> [Task to carry out]:
Check every line of the data below for the word "wandelen", then give only the number of lines that have it.

(Stored data)
———
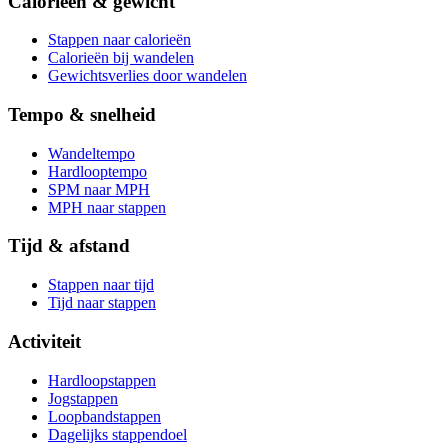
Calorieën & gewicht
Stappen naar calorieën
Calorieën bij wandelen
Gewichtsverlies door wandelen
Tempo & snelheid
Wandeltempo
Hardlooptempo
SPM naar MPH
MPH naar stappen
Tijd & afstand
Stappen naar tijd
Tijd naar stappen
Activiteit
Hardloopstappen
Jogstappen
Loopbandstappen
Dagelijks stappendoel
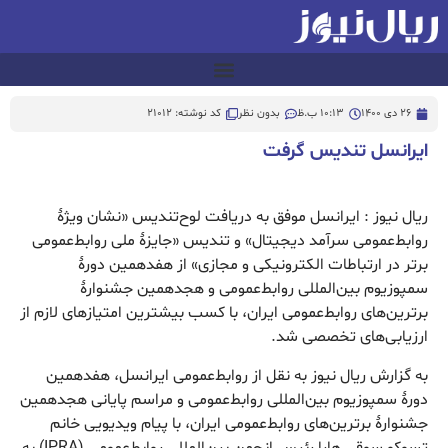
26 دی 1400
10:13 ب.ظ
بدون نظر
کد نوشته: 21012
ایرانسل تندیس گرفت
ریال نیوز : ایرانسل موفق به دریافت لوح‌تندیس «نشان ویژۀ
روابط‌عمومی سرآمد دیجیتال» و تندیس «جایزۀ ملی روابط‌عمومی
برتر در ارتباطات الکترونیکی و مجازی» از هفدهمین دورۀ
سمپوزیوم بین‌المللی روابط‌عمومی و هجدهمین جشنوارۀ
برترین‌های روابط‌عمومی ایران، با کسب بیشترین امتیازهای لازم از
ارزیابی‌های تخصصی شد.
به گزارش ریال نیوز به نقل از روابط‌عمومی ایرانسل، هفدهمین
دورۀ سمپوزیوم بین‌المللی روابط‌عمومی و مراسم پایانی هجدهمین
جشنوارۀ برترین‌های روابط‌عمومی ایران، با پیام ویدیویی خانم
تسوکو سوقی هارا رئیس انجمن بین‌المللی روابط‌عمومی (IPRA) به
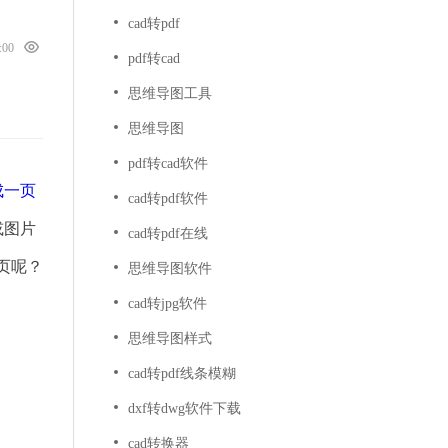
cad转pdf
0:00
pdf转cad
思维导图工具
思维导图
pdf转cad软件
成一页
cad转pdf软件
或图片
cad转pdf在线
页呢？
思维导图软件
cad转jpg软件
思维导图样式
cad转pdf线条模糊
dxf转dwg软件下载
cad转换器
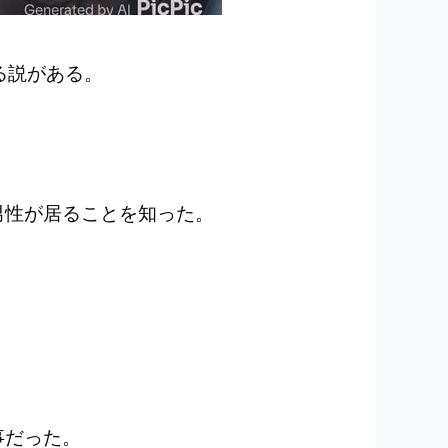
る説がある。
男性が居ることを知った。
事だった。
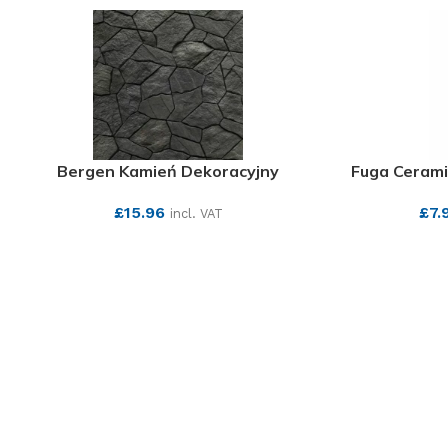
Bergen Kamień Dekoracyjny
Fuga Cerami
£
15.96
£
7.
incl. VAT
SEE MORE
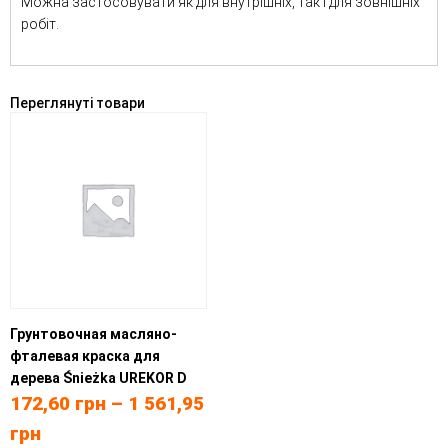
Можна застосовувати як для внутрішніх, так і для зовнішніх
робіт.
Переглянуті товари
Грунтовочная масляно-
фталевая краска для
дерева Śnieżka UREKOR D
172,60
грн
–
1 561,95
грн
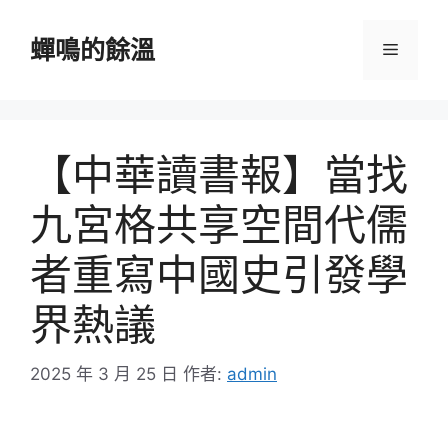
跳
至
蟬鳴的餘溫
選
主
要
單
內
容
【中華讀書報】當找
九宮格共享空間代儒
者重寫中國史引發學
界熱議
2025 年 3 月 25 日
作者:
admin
———
> [Task solution]:
2